Kane blamed the violence entirely on the political opposition, saying it was “engaged in acts of terror” and calling the government response “restrained.” He accused the media of spreading a false narrative about Maduro wanting to be a dictator.

I can understand the allure that figures like Maduro and his predecessor Hugo Chávez have for idealistic people who would like to see the world become more fair and just. The problem is that the cascading series of laws, rules and regulations necessary to enforce that fairness inevitably meet opposition from not only sectors of society that stand to lose but also from the very ones who are meant to be lifted up. More critically, as we see in Venezuela, the burden of government control invariably translates into bad economics and a lower standard of living, which mostly afflicts the less well off. The standard ideological response is to blame a colonial past and poverty. The problem for that excuse in Venezuela’s case is that the country is blessed with oil wealth that has been controlled by its own government. Apologists are left to mutter about a period of low oil prices.

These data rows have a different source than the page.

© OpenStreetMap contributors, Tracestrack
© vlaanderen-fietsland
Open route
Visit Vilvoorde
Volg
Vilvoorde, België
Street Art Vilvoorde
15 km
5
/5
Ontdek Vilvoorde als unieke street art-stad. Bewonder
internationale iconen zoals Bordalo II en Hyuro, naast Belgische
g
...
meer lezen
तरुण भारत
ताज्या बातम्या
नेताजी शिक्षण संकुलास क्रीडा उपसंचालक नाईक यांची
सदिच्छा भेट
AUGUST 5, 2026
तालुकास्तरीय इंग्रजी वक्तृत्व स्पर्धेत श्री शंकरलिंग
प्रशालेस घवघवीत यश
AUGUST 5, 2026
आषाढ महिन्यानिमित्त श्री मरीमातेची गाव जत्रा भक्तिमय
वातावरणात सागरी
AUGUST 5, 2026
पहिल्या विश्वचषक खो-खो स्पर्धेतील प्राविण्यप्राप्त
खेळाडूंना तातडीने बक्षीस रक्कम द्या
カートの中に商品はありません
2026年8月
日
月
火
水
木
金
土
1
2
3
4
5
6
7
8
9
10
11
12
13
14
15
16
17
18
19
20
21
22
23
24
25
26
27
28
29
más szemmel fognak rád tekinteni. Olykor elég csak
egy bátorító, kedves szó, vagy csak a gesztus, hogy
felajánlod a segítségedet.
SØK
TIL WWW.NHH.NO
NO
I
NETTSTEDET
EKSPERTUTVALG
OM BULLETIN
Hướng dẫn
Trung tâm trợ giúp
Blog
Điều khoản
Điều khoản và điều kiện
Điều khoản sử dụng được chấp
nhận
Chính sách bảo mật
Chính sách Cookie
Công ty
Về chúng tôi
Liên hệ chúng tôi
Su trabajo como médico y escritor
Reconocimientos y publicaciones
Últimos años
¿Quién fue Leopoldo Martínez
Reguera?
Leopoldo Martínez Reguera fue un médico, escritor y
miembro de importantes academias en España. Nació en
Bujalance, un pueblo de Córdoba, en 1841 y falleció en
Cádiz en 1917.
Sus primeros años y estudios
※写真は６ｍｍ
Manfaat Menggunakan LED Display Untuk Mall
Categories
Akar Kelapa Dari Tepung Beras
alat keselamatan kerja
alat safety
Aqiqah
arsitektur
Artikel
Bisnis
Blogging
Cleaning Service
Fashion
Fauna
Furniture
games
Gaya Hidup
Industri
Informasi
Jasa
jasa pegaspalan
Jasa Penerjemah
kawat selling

Less understandable is why many, though by no means all, erstwhile admirers and defenders of Chávez and Maduro are so stubborn about conceding they made a mistake with their earlier praise. No one likes to advertise the fact they were wrong about something. That is only human nature. Still, it looks even worse to appear more concerned about your own ego than about people dying in the streets and about families suffering from economic deprivation for no good reason.

My guess is that the Corbyns of the world, along with the young starry-eyed idealists in the political trenches, will come around to condemning what’s happening in Venezuela—once they have found a way to rationalize an explanation that has nothing at all to do with the government-directed economic policies they themselves espouse.